I try to back-pedal. “No! That’s not what I meant. I… You… It’s just that Erin’s dad yells at her practically all the time, Charlie’s parents yell at him, and I can’t remember the last time you raised your voice at me. Is something wrong?”

Mom stares at me like she doesn’t know me, then she slams her hand on the table which makes me jump about a foot in the air. “Let me get this straight,” she hisses. “You think there’s something wrong with me as a mother because I don’t scream at every stupid little thing you do? You want me to tell you that I hate your hair color? That your clothes are ugly?”

Hey," I say and put my hands up. "I didn’t say that. Don’t go ballistic…

But she does go ballistic. “You ungrateful child! After all I’ve done for you! How dare you suggest I’m a bad mother?”

Now I’m getting mad. When did I say she was a bad mother? “Calm down, Mom! What set you off? I just asked a simple question ya know.”

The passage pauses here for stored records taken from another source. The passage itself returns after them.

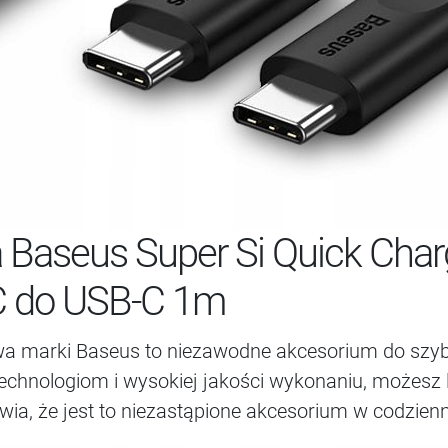
 Baseus Super Si Quick Cha
C do USB-C 1m
owa marki Baseus to niezawodne akcesorium do szy
hnologiom i wysokiej jakości wykonaniu, możesz li
wia, że jest to niezastąpione akcesorium w codzie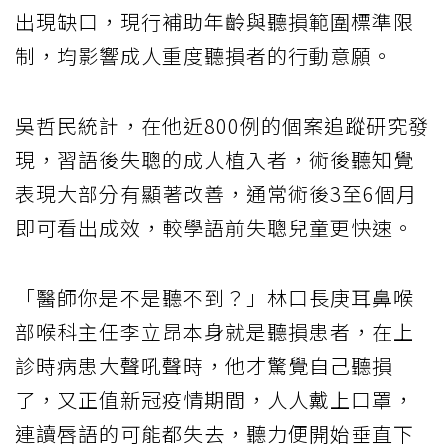
出現缺口，現行補助年齡與聽損範圍標準限
制，均影響成人重度聽損者的行動意願。
吳哲民統計，在他近800例的個案追蹤研究發
現，習語後失聰的成人植入者，術後聽知覺
表現大部分有顯著改善，通常術後3至6個月
即可看出成效，較學語前失聰兒童更快速。
「醫師你是不是聽不到？」林口長庚耳鼻喉
部喉科主任李立昂本身就是聽損患者，在上
診時病患大聲吼聲時，他才驚覺自己聽損
了，又正值新冠疫情期間，人人戴上口罩，
連讀唇語的可能都失去，聽力便開始垂直下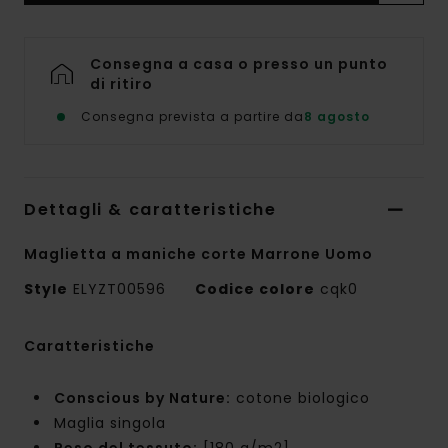
Consegna a casa o presso un punto
di ritiro
Consegna prevista a partire da
8 agosto
Dettagli & caratteristiche
Maglietta a maniche corte Marrone Uomo
Style
ELYZT00596
Codice colore
cqk0
Caratteristiche
Conscious by Nature:
cotone biologico
Maglia singola
Peso del tessuto:
[180 g/m2]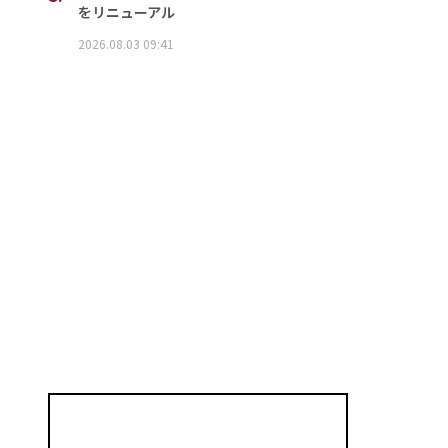
をリニューアル
2026.08.03 09:41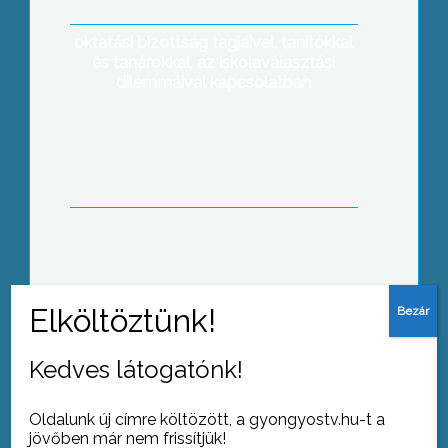
nyilvános kerekasztal beszélgetést
tartott oktatási szakemberekkel, az
oktatási bizottság tagjaival, tanítókkal
és tanárokkal, az iskolaválasztási
dilemmáival kapcsolatban
Az elmúlt hétvégén három bált is
rendeztek Gyöngyösön és környékén
Kedves látogatónk!
Tovább az archívumra
Oldalunk új címre költözött, a gyongyostv.hu-t a
jövőben már nem frissítjük!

There’s nothing simple about suggesting I haven’t done everything in my power to give you the best possible life! I’ve slaved away, sacrificed everything, and this is the thanks I receive. What a way to treat your mother!

At this point I don’t know whether to explode back at her or run away. She’s obviously gone off the deep end. Jeez, who would have thought she could be so… so… normal. It sucks. She’s acting like a maniac. I’m feeling ticked off, I’m feeling hurt, I’m feeling…

Wait a minute. I’m feeling… suspicious. I start to count in my head how many cliches just came out of her mouth. My mother hates cliches.

I lean toward her to get a better look into that angry face. She’s frowning all right, but those eyes! They give her away. I’m disgusted with myself for falling for it so easily. “You did that on purpose, didn’t you?” I demand.

She moves forward, putting herself in range to plant a kiss on my forehead. “Yes dear. Did it make you feel any better?”

No. I knew you didn’t mean it either. I was just playing along.

Of course you were." She tries not to look smug. I try not to let her see how much I hated the whole little episode. "Just let me know, Chris, anytime you feel the need for me to be a normal parent and yell at you again, I’ll work on my delivery. I’m sure I can be more convincing next time.

That’s okay," I tell her. "I don’t want you to go to all that trouble. If I feel the need I’ll just go over to Erin’s. Her dad’s had way more practice at it.

It’s up to you." She smiles at me. "I am a good mother you know.

I know," is all I say because I can’t think of anything else. Except… "Mom?

“Hmm?” She’s picked her pen back up, but looks my way before putting it to the paper in front of her.

I squirm a little before asking, “Do you really hate my hair? Or my clothes?”

She laughs. “Nope. I’m not fond of that last little ornament stuck through the edge of your lip, though. It’s a likely place for an infection to set in. Does that make you feel any better?”

“Of course not,” I say. But I’ve lied. For some stupid reason, it does.